Abschließend stellt sich nun aber natürlich auch die Frage, ob ein solcher Trainingstag für jeweils 319€ wirklich effektiv dazu beitragen kann, Unfälle aus Eigenverschulden zu vermeiden. Ich persönlich denke, dass ein rascher Blick in die Statistik diese Frage mit einem Ja beantwortet: Der durchschnittliche Motorradfahrer in Deutschland legt 3000km pro Jahr zurück. Diese relativ geringe Kilometerleistung führt dazu, dass sich viele Biker bereits in relativ niedrigen Schräglagen (um die 20 Grad) unwohl fühlen, weil ihnen die entsprechende Erfahrung fehlt. Dabei könnten laut Würzburger Institut für Verkehrswissenschaften rund 27% aller Unfälle vermieden werden. Eine Untersuchung hat ergeben, dass der Großteil der selbst verschuldeten und tödlichen Motorradunfälle bei weniger als 20% Schräglage stattgefunden haben. Die Analysen zeigten, dass den Unfallopfern in allen Fällen maximal 35 Grad Schräglage gereicht hätten, um der tödlichen Situation zu entkommen. Und dies auf Straßen, auf denen die äußeren Bedingungen leicht 40 Grad Schräglage zugelassen hätten. Ein besseres Bewusstsein für Schräglage sowie Fahrzeugbeherrschung kann somit definitiv lebensrettend sein.

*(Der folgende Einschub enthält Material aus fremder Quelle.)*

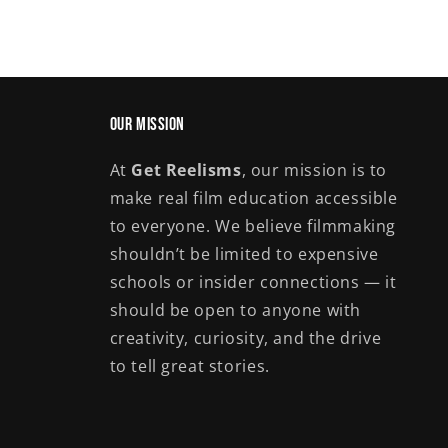
Our Mission
At
Get Reelisms
, our mission is to
make real film education accessible
to everyone. We believe filmmaking
shouldn’t be limited to expensive
schools or insider connections — it
should be open to anyone with
creativity, curiosity, and the drive
to tell great stories.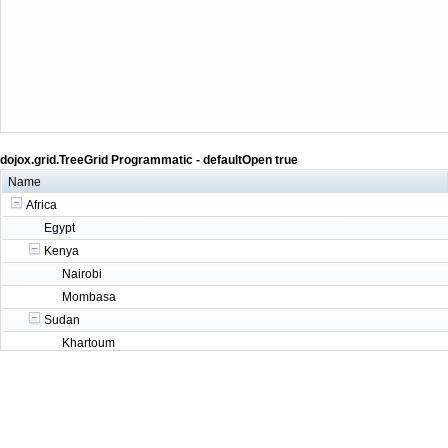
dojox.grid.TreeGrid Programmatic - defaultOpen true
Name
Africa
Egypt
Kenya
Nairobi
Mombasa
Sudan
Khartoum
Asia
China
India
Russia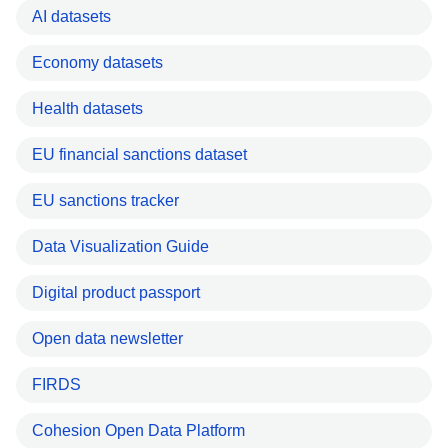
AI datasets
Economy datasets
Health datasets
EU financial sanctions dataset
EU sanctions tracker
Data Visualization Guide
Digital product passport
Open data newsletter
FIRDS
Cohesion Open Data Platform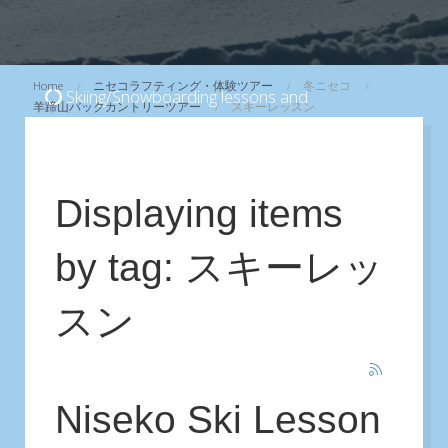
Home
ニセコラフティング・体験ツアー
冬ニセコ
Skiing/Snowboarding lessons and
羊蹄山バックカントリーツアー
スキーレッスン
Backcountry/CAT skiing Tours
...
View
Displaying items
by tag: スキーレッ
スン
Niseko Ski Lesson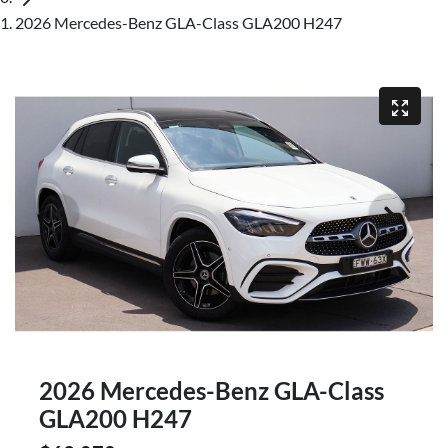
2026 Mercedes-Benz GLA-Class GLA200 H247
2026 Mercedes-Benz GLA-Class
GLA200 H247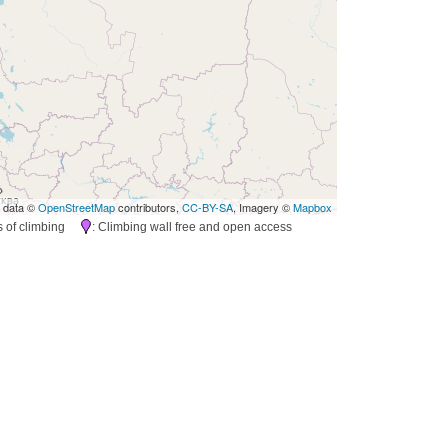
 data ©
OpenStreetMap
contributors,
CC-BY-SA
, Imagery ©
Mapbox
es of climbing
: Climbing wall free and open access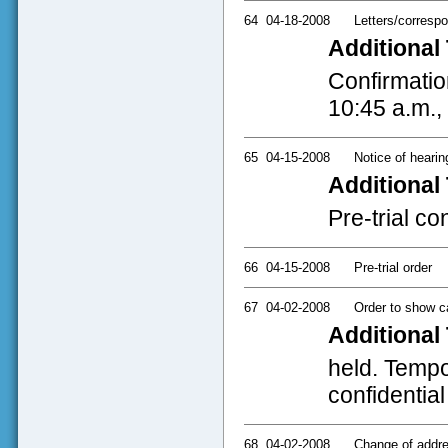
64
04-18-2008
Letters/corresp
Additional 
Confirmatio
10:45 a.m.,
65
04-15-2008
Notice of hearin
Additional 
Pre-trial co
66
04-15-2008
Pre-trial order
67
04-02-2008
Order to show 
Additional 
held. Tempor
confidential
68
04-02-2008
Change of addres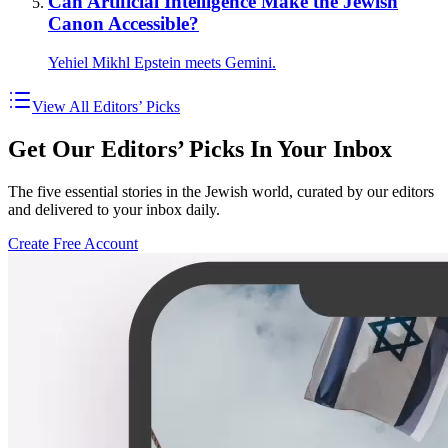
Can Artificial Intelligence Make the Jewish
Canon Accessible?
Yehiel Mikhl Epstein meets Gemini.
View All Editors’ Picks
Get Our Editors’ Picks In Your Inbox
The five essential stories in the Jewish world, curated by our editors
and delivered to your inbox daily.
Create Free Account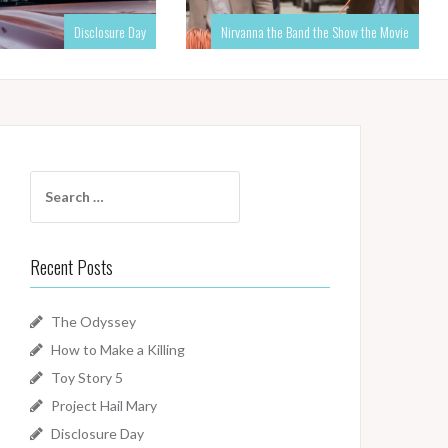
Disclosure Day
Nirvanna the Band the Show the Movie
Search
for:
Recent Posts
The Odyssey
How to Make a Killing
Toy Story 5
Project Hail Mary
Disclosure Day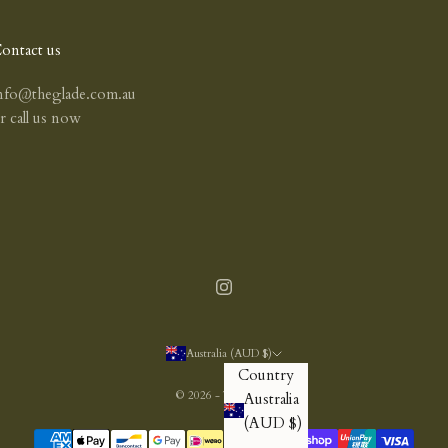
ontact us
nfo@theglade.com.au
or
call us now
Australia (AUD $)
Country
© 2026 - The Glade
Australia
(AUD $)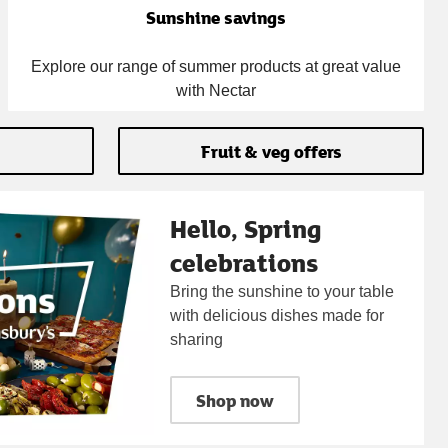
Sunshine savings
Explore our range of summer products at great value
with Nectar
Fruit & veg offers
Hello, Spring
celebrations
Bring the sunshine to your table
with delicious dishes made for
sharing
Shop now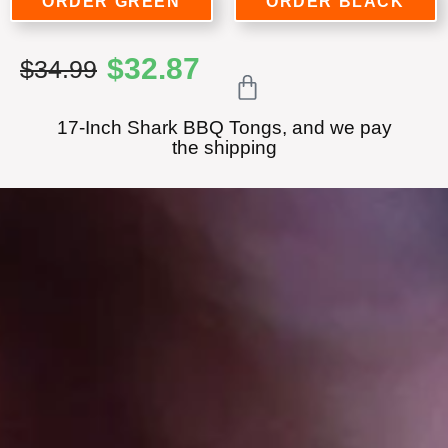
ORDER GREEN
ORDER BLACK
$
32.87
$34.99
17-Inch Shark BBQ Tongs, and we pay
the shipping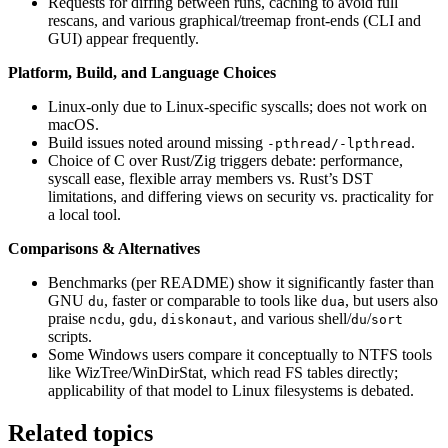
Requests for diffing between runs, caching to avoid full
rescans, and various graphical/treemap front-ends (CLI and
GUI) appear frequently.
Platform, Build, and Language Choices
Linux-only due to Linux-specific syscalls; does not work on
macOS.
Build issues noted around missing
.
-pthread/-lpthread
Choice of C over Rust/Zig triggers debate: performance,
syscall ease, flexible array members vs. Rust’s DST
limitations, and differing views on security vs. practicality for
a local tool.
Comparisons & Alternatives
Benchmarks (per README) show it significantly faster than
GNU
, faster or comparable to tools like
, but users also
du
dua
praise
,
,
, and various shell/
/
ncdu
gdu
diskonaut
du
sort
scripts.
Some Windows users compare it conceptually to NTFS tools
like WizTree/WinDirStat, which read FS tables directly;
applicability of that model to Linux filesystems is debated.
Related topics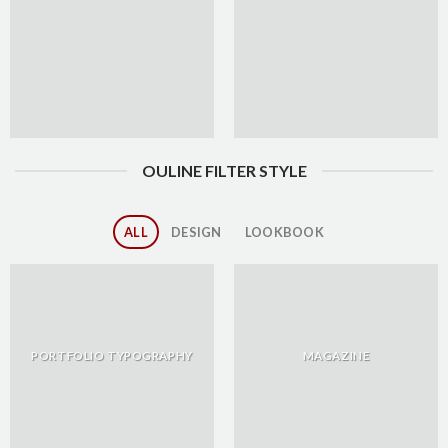
OULINE FILTER STYLE
ALL
DESIGN
LOOKBOOK
PORTFOLIO TYPOGRAPHY
MAGAZINE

Ich durfte selbst die Erfahrung machen, dass zwei Trainingstage mit der Akademie auch mein Bewusstsein für Schräglagen und notwendige Sicherheitsreserven erfolgreich erhöht haben. Zusätzlich konnte ich das ein oder andere Fahrtechnik-Detail erlernen, welches mir vorher noch nicht bekannt war. Ich komme nun also zu dem Schluss, dass es sich für beinahe jede und jeden lohnen wird, ein bisschen was vom Ersparten in die KTM Riders Academy by Klaus Schwabe zu investieren!